Klue: Chasing Growth through Failure

New Business Review
New Business Review
4 min readNov 12, 2020
Jason Smith (right) and Klue co-founder Sarathy Naicker. Image courtesy Klue.

When Jason Smith graduated from UBC Sauder, he ranked in the top 1% of the marketing specialization academically. However, the first thing he wished was that he paid more attention to the learnings from class rather than the grades. This intellectual curiosity saw him make a foray into the world of entrepreneurship.

In the wake of the dot-com bubble, Jason embraced his knack for problem solving by creating a web development company to meet the growing demand for websites. He took his skills door to door and offered his service to people in hopes of getting a customer. Jason recounts that the most important thing he learned after university was “Sales — unfortunately, Commerce doesn’t teach you sales.” While applying and adapting his theoretical classroom education to sell his service, he soon realized the cold-hard reality of entrepreneurship.

“There’s euphoria at the beginning… that soon gets met with a trough of disillusion,” he says. “You find yourself staring in the mirror and asking yourself: is entrepreneurship for me?”

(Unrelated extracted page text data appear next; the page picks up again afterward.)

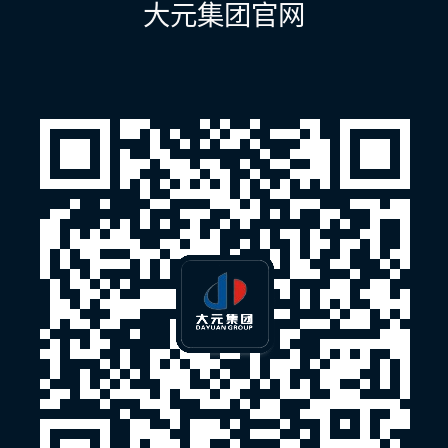
大元集团官网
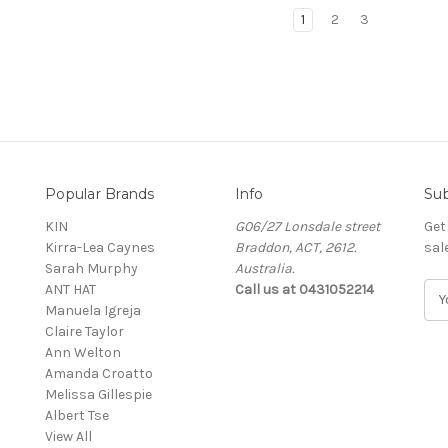
1
2
3
Popular Brands
Info
Sub
KIN
G06/27 Lonsdale street
Get
Kirra-Lea Caynes
Braddon, ACT, 2612.
sal
Sarah Murphy
Australia.
ANT HAT
Call us at 0431052214
E
Manuela Igreja
m
Claire Taylor
a
Ann Welton
i
Amanda Croatto
l
Melissa Gillespie
A
Albert Tse
d
View All
d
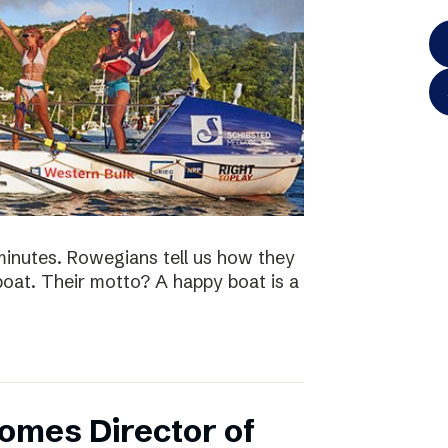
minutes. Rowegians tell us how they
 boat. Their motto? A happy boat is a
omes Director of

It was this sense of failure that became his ultimate driver. He describes the process as if you were being tracked by a mountain lion and succeeding was the only way to evade it. To him, entrepreneurship is an endeavour that makes one “come alive”.

This passion to “come alive” allowed Jason to craft a truly unique story. Immediately after completing his BCom and still in his 20’s, Jason co-founded the aforementioned web development company, Columbus Group. He grew it to over 100 people and it was later acquired by Telus for over $10 million CAD. Jason also became president at VisionCritical, where he grew customer intelligence for the SaaS company from the start-up stage to 500+ employees, $50million+ revenue and 500+ enterprise clients.

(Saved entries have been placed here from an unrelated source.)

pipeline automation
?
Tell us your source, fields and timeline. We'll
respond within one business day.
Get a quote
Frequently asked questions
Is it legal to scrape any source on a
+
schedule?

He most recently co-founded Klue, a competitive intelligence platform that already serves over 150 customers including Cisco, Tableau, and Shopify. Klue has raised over $25 million CAD from investors including Craft Ventures, OMERS Ventures, Vancouver-based Rhino Ventures, and angel investors including Ryan Holmes (Founder of Hootsuite) and Frederic Kerrest (Co-founder of Okta).

NBR was extremely fortunate to sit down with Jason and learn a bit more about Klue. Jason’s idea for Klue was a long time coming and was inspired by the pain points he experienced in past jobs. His Sales teams struggled to sell their products because of their inability to accurately track what competitors were doing. This hurdle is what prompted him to create Klue.

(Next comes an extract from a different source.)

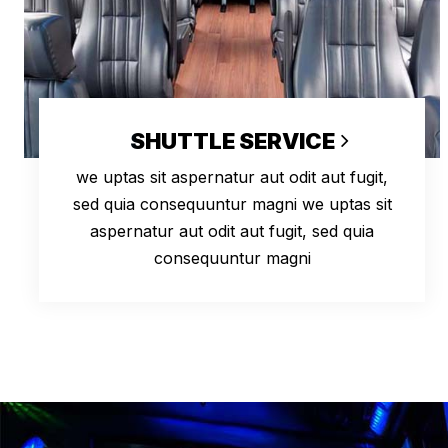
SHUTTLE SERVICE
we uptas sit aspernatur aut odit aut fugit,
sed quia consequuntur magni we uptas sit
aspernatur aut odit aut fugit, sed quia
consequuntur magni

The product collects and delivers updated and effective competitive intelligence across departments such as Sales, Customer Success, Product, and Executive Teams for every company. These data points — collected from external and internal sources such as Slack, email, and Salesforce — provide companies with more granular and robust market coverage.

Klue leverages the power of machine learning and AI to synthesize that data into competitive insights to deliver smart battle cards: compilations of information about your product, the market, your customers, and your competition. This enables Sales teams to be more efficient and successful. Klue has already proved to be invaluable at the enterprise level: after DELL partnered with Klue, they went from covering 12 companies to over 100 with the same Sales team.

The biggest challenge that the team at Klue has faced so far has been timing. As Jason noted, developing a company based on machine learning and AI is difficult, and it can be very costly. At the same time, he feels his vision for Klue is something the market isn’t quite ready for. At five years in, Jason feels that Klue has only achieved a fifth of its potential.

Jason noted how helpful Klue’s latest funding ($19.7 million CAD) will be in realizing the rest; it is going directly towards accelerating product and machine learning development. He described the venture capital funding process as easier this time because he was returning with a proven record and Klue was seeing strong traction with three years of triple revenue growth. He noted that for students and aspiring entrepreneurs without a proven track record, investors will struggle to look past a team’s quality and unique product if they don’t have a paying client. A company’s traction is a critical metric and the only thing they will invest in if you haven’t built a successful business previously.

Klue’s success so far is a testament to Jason’s work ethic and the early Sales lessons he learned from past entrepreneurial adventures. It’s not a surprise that this has led Jason and his team at Klue to being named Company of the Year — Growth Success by BC Tech at this year’s Technology Impact Awards. In a world that will continue to have both customers and competitors, Klue is defining the competitive enablement side. Jason and the team at Klue are on their way to achieving their mission of empowering companies to win in their competitive arenas and make their competitors “well, quite frankly, eat sand.”